Dogs have worked by our sides and provided us with endless affection and love. There is an incredible bond between humans and their ever faithful companions that cannot always be explained. Most of the time, it can only be felt with the heart. Not only do animals provide us with physical and social benefits, but they also help on an emotional level that enriches our lives. Nurturing a pet makes one feel needed.

It gives you a reason to get up on days you may not feel like it. The dog needs to be fed and let out. Having this responsibility gives you a sense of accomplishment. The wonderful thing about a pet is they are always so happy you care for them and they ask for nothing in return. For senior citizens, having an animal can help take away their loneliness and give them a reason for living.

Having a pet makes a home feel like a safe haven for single men and women and also for those who do not like to be alone while their spouse or roommate is working or not at home. If you do not like to be alone when your spouse/roommate is gone, having a dog may help you feel less anxious because you feel safe knowing your dog will protect you.

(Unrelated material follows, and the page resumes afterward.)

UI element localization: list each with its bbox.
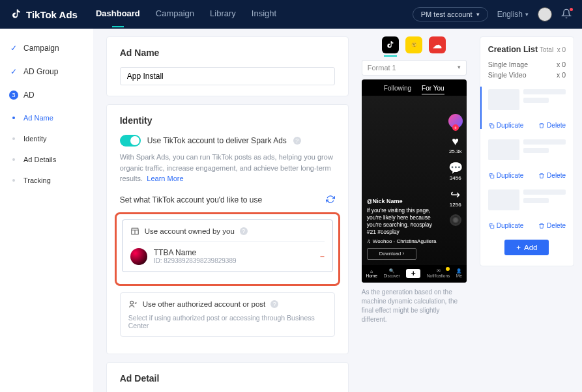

The stress of your day will just melt away when you open your front door to a wagging tail. You can’t help but smile when your dog is happy to see you. Petting your dog can melt away your problems and worries and possibly help you put all your challenges into perspective. Pets teach us to never ever judge others without reason and make us laugh with their funny antics.

They always trust and love us unconditionally and make us feel needed. One can see why they have such a powerful and positive impact on our lives. With such beautiful companions who bring so much zest to our lives, it is our moral responsibility to make them feel healthy from both body and mind, both externally and internally. Leaving pets abandoned is not the solution.

The fact that you have made an attempt to read this article to help your pet is, in itself, a great move on your part to help your dog overcome their separation anxiety disorder. Yes, it can be stressful to have an unhealthy pet around but being patient in such testing times tests the strength of our character.

Separation anxiety can be cured with time, and you will get your cheerful pet back. This will be sure to provide much more enjoyment for you and your dog. Having a pet is a lifelong bond and rectifying such challenges can only strengthen this. I wish you all the best and wonderful times ahead with your pet!